Data listing Start Marker
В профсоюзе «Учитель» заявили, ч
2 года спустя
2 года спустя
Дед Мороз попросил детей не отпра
Data listing End Marker
Data listing Start Marker
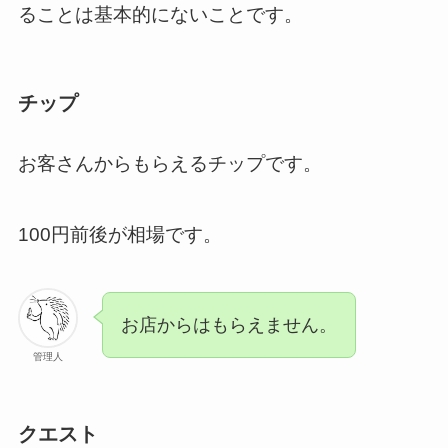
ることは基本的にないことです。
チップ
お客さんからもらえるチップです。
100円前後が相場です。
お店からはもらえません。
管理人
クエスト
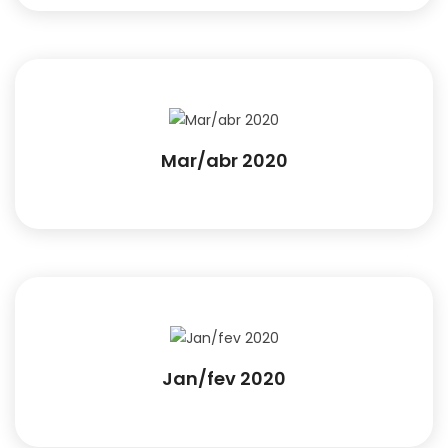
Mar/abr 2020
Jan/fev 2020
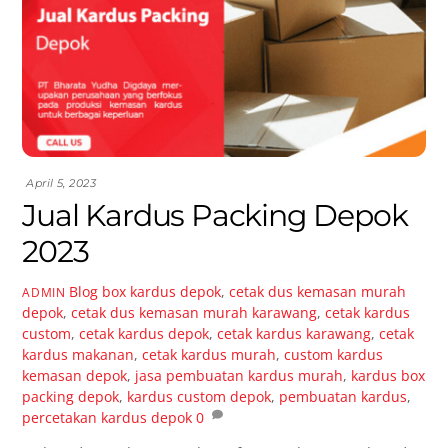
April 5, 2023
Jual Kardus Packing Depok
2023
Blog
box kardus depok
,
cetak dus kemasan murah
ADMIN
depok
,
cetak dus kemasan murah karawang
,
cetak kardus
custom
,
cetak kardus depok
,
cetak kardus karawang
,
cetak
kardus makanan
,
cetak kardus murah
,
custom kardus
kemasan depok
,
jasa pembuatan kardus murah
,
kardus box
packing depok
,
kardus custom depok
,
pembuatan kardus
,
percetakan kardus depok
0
Data listing End Marker
### Exercise
Show every line above in which the word "custom" occurs.

### Response
custom
custom kardus
kardus custom depok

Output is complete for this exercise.